I'm having big troubles trying to solve this limit:
$$\lim_{x\to 0} \quad x(2-x)\sqrt{\frac{1}{x^2}-\frac{4e^{-2x}}{(1-e^{-2*x})^{2}}} + x$$
The result is zero, but I can't figure out how to get there.
I was trying to make a "sandwich" by making an upper and lower approximation using the fact that $1/e < 1/(1+x)$ but this is getting me nowhere. Rationalisation isn't helping either.

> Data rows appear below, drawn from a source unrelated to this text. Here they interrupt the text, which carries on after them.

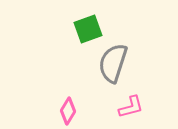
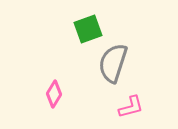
pink diamond: moved 14 px left, 17 px up
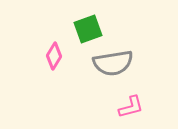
gray semicircle: rotated 117 degrees counterclockwise
pink diamond: moved 38 px up
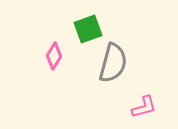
gray semicircle: rotated 66 degrees counterclockwise
pink L-shape: moved 13 px right
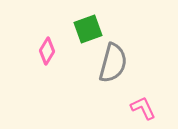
pink diamond: moved 7 px left, 5 px up
pink L-shape: moved 1 px left, 1 px down; rotated 100 degrees counterclockwise
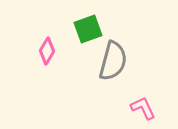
gray semicircle: moved 2 px up
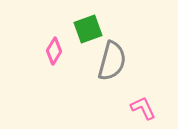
pink diamond: moved 7 px right
gray semicircle: moved 1 px left
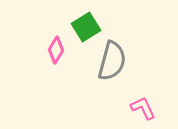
green square: moved 2 px left, 2 px up; rotated 12 degrees counterclockwise
pink diamond: moved 2 px right, 1 px up
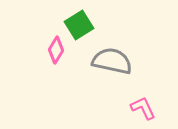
green square: moved 7 px left, 2 px up
gray semicircle: rotated 93 degrees counterclockwise
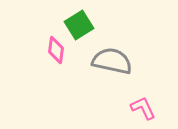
pink diamond: rotated 24 degrees counterclockwise
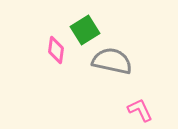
green square: moved 6 px right, 5 px down
pink L-shape: moved 3 px left, 2 px down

Thank you in advance for your inputs
Bests
Note that
$$x(2-x)\sqrt{\frac{1}{x^2}-\frac{4e^{-2x}}{(1-e^{-2*x})^{2}}} + x=\frac{x(x-2)}{|x|}\sqrt{1-\frac{(2x)^2e^{-2x}}{(1-e^{-2x})^{2}}}+x=\frac x{|x|}(x-2)\sqrt{1-\left(\frac{2x}{1-e^{-2x}}\right)^2e^{-2x}}+x\to \pm1\cdot(-2)\cdot0+0=0$$
indeed $y=-2x\to 0$
$$\frac{2x}{1-e^{-2x}}=\frac{y}{e^{y}-1}\to 1$$